Всю дорогу в отряд Сашко напевал песни. Несмотря на бессонные ночи, валившую с ног усталость, у него было отличное настроение. С заданием он справился, по словам Василия Тимофеевича, прекрасно. Хотя Василий Тимофеевич и не говорил ему, кто он, но Сашко не такой уж простак, чтоб не догадаться. И вопросы его интересуют не простые: воинские части фашистов, штабы и даже штаб-квартира самого Гитлера. Сашко, конечно, не знал, но вполне допускал, что Василий Тимофеевич прибыл сюда или от командования фронта, или даже из Москвы.
А Варов в это время делился своими впечатлениями от поездки с Натальей Михайловной и Клавой.
— Откровенно говоря, — размышлял он, — я не ожидал, что этот Сашко так сработает. Ведь мальчишка еще. Ну сколько ему? Шестнадцать?
— Мал золотник, да дорог, — улыбнулась Наталья Михайловна.
— Дорог, — подтвердил Варов. — Ну что, радиограмма готова?
— Готова. — Наталья Михайловна передала Варову исписанные листы.
— Как там у нас с питанием, Клава?
— Питание пока есть, Василий Тимофеевич, но на всякий случай надо запросить, чтобы прислали со следующим самолетом.
— Хорошо. Тогда за дело?
Когда суммировали данные, собранные Варовым, Сашко и Натальей Михайловной, увидели, что получилась неплохая картина.
Прежде всего добытые данные свидетельствовали о том, что гитлеровской штаб-квартиры в самой Виннице нет. По всем признакам она находилась в запретной зоне, в восьми километрах севернее города, в лесу, близ села Коло-Михайловки. Подтвердить, что именно находится в этом лесу, могли только пленные. Но такого пленного еще предстояло захватить. С этим и отправился Варов к партизанам, взяв с собой справку и другие разведданные, которые улетавший на рассвете самолет должен был доставить по назначению, в Центр.
В справке по гитлеровской ставке были подробно изложены все данные, касающиеся запретной зоны и истории ее возникновения.
Вскоре после оккупации Винницы, примерно во второй половине августа 1941 года, рядом с селом Коло-Михайловкой появилась специальная группа гитлеровских военных специалистов. Спецы осмотрели лес и прилегающую к нему местность, провели съемочные и планировочные работы. В лесу и на опушке наметили строительные площадки.

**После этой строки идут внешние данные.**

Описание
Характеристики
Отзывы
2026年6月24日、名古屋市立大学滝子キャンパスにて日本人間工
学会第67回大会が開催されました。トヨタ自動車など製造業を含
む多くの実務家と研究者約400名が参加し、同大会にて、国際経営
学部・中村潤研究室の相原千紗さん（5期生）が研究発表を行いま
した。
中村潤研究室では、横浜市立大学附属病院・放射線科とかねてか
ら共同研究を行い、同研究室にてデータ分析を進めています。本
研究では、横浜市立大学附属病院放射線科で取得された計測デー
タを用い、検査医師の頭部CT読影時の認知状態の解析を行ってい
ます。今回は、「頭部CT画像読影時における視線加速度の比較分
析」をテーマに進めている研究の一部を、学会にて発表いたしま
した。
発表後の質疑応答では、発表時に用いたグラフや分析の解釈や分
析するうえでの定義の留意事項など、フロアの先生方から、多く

Жителей окружающих сел, которые раньше пасли скот, косили траву, собирали в лесу сушняк для топлива, ягоды и грибы, не пускали даже на опушку. Но работавшие в поле крестьяне могли видеть, что делали в их лесу чужие люди. Пронырливым мальчишкам удавалось проникать и в лес.
В начале сентября прибыла большая команда оккупантов в черных мундирах с черепом и скрещенными костями на пилотках и фуражках. Это были эсэсовцы. Они заняли лучшие дома в селах, лес и прилегающую местность объявили запретной зоной. Жителей села Бондари переселили в Стрижавку. Затем пригнали крупную, в несколько тысяч, партию военнопленных из винницкого лагеря, которых загнали в скотные дворы колхозов Коло-Михайловки и Стрижавки. Там они и жили под открытым небом — оборванные, обросшие, голодные, под усиленной охраной. Крестьяне попытались было чем-нибудь их подкормить, дать что-нибудь из одежды, но охранники в черных мундирах не подпускали и близко к заборам с колючей проволокой, за которыми находились пленные.
На работу военнопленных выгоняли часов в пять утра, возвращались они в одиннадцать вечера. Ходили слухи, будто бы строили они какие-то убежища, укрепления, подземные сооружения, бункеры. Многие не выдерживали, от голода, непосильно тяжелой работы, жестоких побоев гибли ежедневно десятками. Умерших на телегах свозили к силосным ямам на окраине Коло-Михайловки и туда сваливали. Ямы оставляли открытыми. Их не успевали закапывать, так как туда непрерывно шел поток погибших. Около двух тысяч военнопленных были погребены в силосных ямах за время строительства. Потери постоянно пополнялись за счет военнопленных винницкого и других лагерей. В разгар строительства на работах было занято около десяти тысяч военнопленных.